START DATASET EXCERPTS
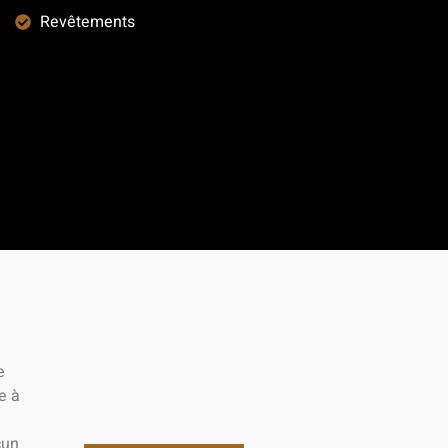
Revêtements
e
e à
cun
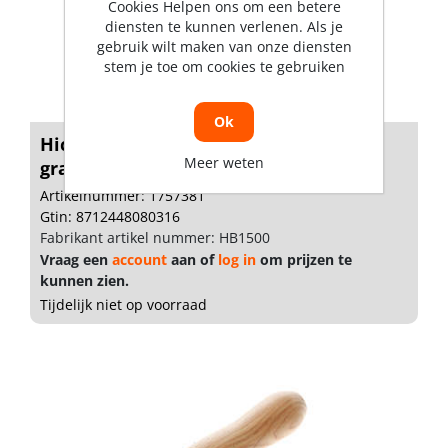
Cookies Helpen ons om een betere
diensten te kunnen verlenen. Als je
gebruik wilt maken van onze diensten
stem je toe om cookies te gebruiken
Ok
Hickory Bankhamersteel 1250/1500
Meer weten
gram
Artikelnummer: 1757381
Gtin: 8712448080316
Fabrikant artikel nummer: HB1500
Vraag een
account
aan of
log in
om prijzen te
kunnen zien.
Tijdelijk niet op voorraad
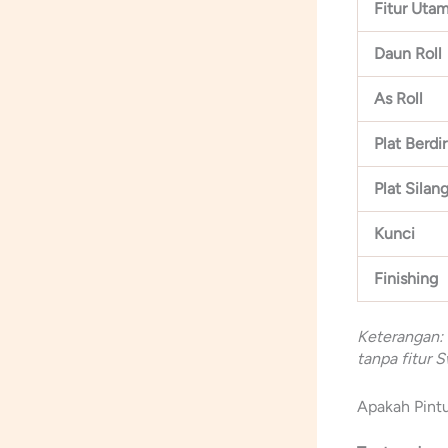
Fitur Uta
Daun Roll
As Roll
Plat Berdir
Plat Silan
Kunci
Finishing
Keterangan:
tanpa fitur S
Apakah Pint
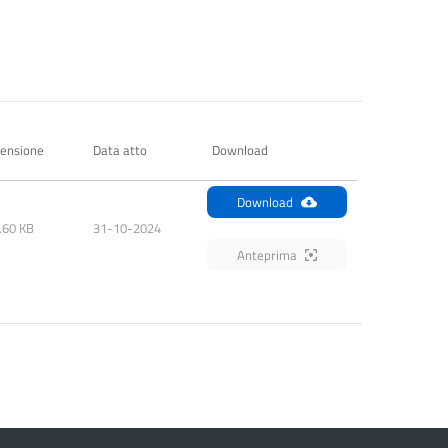
ensione
Data atto
Download
Download
.60 KB
31-10-2024
Anteprima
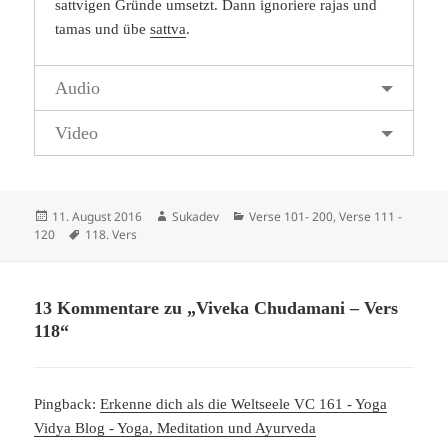
sattvigen Gründe umsetzt. Dann ignoriere rajas und
tamas und übe
sattva
.
Audio
Video
Veröffentlicht
Autor
Kategorien
11. August 2016
Sukadev
Verse 101- 200
,
Verse 111 -
am
Schlagwörter
120
118. Vers
13 Kommentare zu „Viveka Chudamani – Vers
118“
Pingback:
Erkenne dich als die Weltseele VC 161 - Yoga
Vidya Blog - Yoga, Meditation und Ayurveda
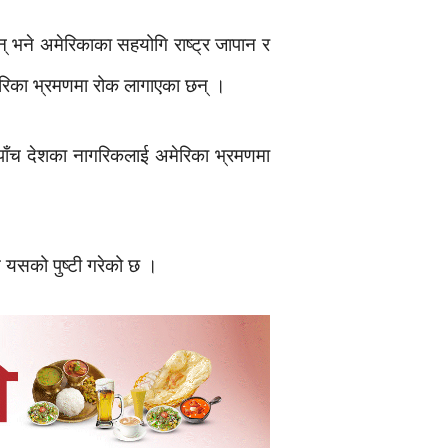
् भने अमेरिकाका सहयोगि राष्ट्र जापान र
ेरिका भ्रमणमा रोक लागाएका छन् ।
ाँच देशका नागरिकलाई अमेरिका भ्रमणमा
त यसको पुष्टी गरेको छ ।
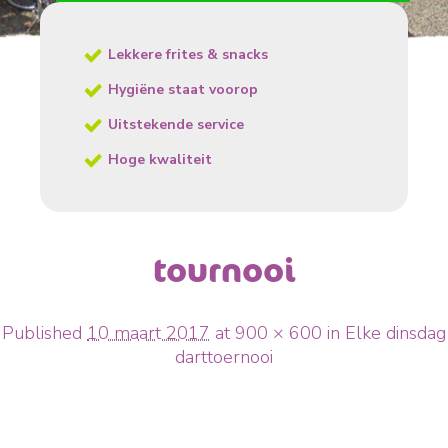
Lekkere frites & snacks
Hygiëne staat voorop
Uitstekende service
Hoge kwaliteit
tournooi
Published
10 maart 2017
at
900 × 600
in
Elke dinsdag
darttoernooi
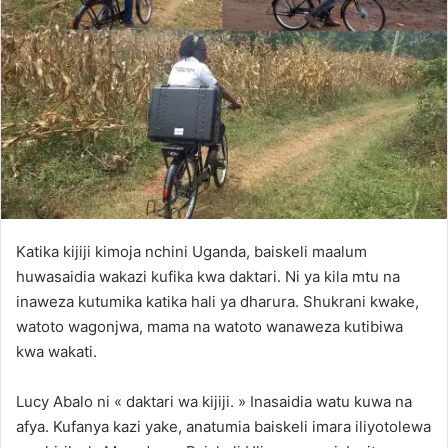
Katika kijiji kimoja nchini Uganda, baiskeli maalum
huwasaidia wakazi kufika kwa daktari. Ni ya kila mtu na
inaweza kutumika katika hali ya dharura. Shukrani kwake,
watoto wagonjwa, mama na watoto wanaweza kutibiwa
kwa wakati.
Lucy Abalo ni « daktari wa kijiji. » Inasaidia watu kuwa na
afya. Kufanya kazi yake, anatumia baiskeli imara iliyotolewa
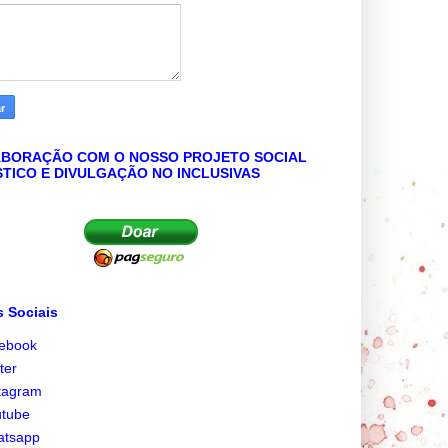
BORAÇÃO COM O NOSSO PROJETO SOCIAL
STICO E DIVULGAÇÃO NO INCLUSIVAS
 Sociais
cebook
tter
tagram
utube
atsapp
END DATASET EXCERPTS
--- ASSIGNED TASK ---
Looking at the records above, say how many lines contain the string "Yoga". Give the number and no other words.

--- SOLUTION TO THE PROBLEM ---
2